Not quite ignorant. Add the Korean shamanism. But this isn't anywhere near the beast totem shamanism you'd expect from "hsunchen".

>In addition, shamans in
>glorantha can achieve a great range of magical effects that can
>really be equalled by civilized cultures. Look at Nomad Gods
>or what Sheng Seleris did at the Battle of Gardint. Put the
>early Malkioni on the recieving end. Do you still think that
>the Basmoli *must* have had sorcerers and worship fully-fledged
>gods?

No doubt shamans can be devastating when the opponent doesn't have them. They are like war elephants - a great tactical surprise which can be turned against the user once the opponent knows what hit them. (In this case, uses an appropriate controlling spell and turns the spirits back on the summoner...)

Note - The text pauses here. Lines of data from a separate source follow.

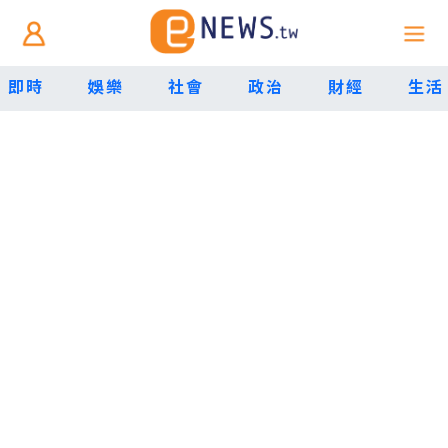
即時
娛樂
社會
政治
財經
生活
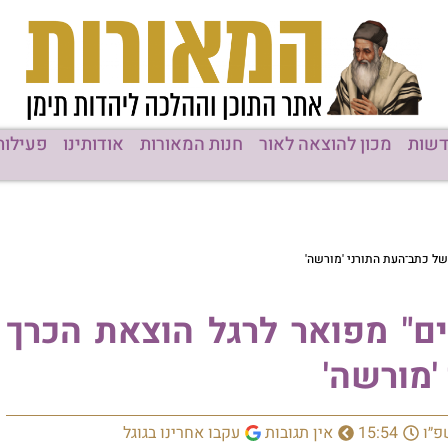
שות
מכון להוצאה לאור
חנות המאורות
אודותינו
פעילות
ל כתב־העת התורני 'מורשה'
ם" מפואר לרגל הוצאת הכרך
'מורשה'
פ״ו
15:54
אין תגובות
עקבו אחרינו בגוגל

The Pendali sorcerers were likely more similar to the Orathorn sorcerers (which I doubt ever were part of the Kingdom of Logic) than Zzabur's or the Vadeli magic.

Their actual worship of "real gods" (as opposed to Thanz the acorn spirit) is something they did. I don't know if they really had to.

>>Some of them lived in cities, others had agriculture, and some had lion
>>companions.

>If Joerg believes that I disagree with any of this then he hasn't
>been following the debate very well. What I disagreed on was
>whether the Pendali had sorcerers and/or iron armour.

If a culture has agriculture, it ceases to be Hsunchen. Look at the Rathori, they even have houses, but they practice neither agriculture nor horticulture, out of choice.

Hrestol's slaying of Ifftala, the daughter of Seshna the land goddess, was instrumental in the Malkioni success (i.e. to survive the grave breach of hospitality they had incurred on the Pendali) by weakening their earth magics. However, it would have been for naught had not his father, King Froalar, married Seshna Likita to give recompensation for the lost daughter, and thereby aquired the same earth magics for his people.

Now, either the Malkioni adopted shamanistic practises to survive, or the Pendali magics weren't that "primitive hsunchen". Your choice, Peter.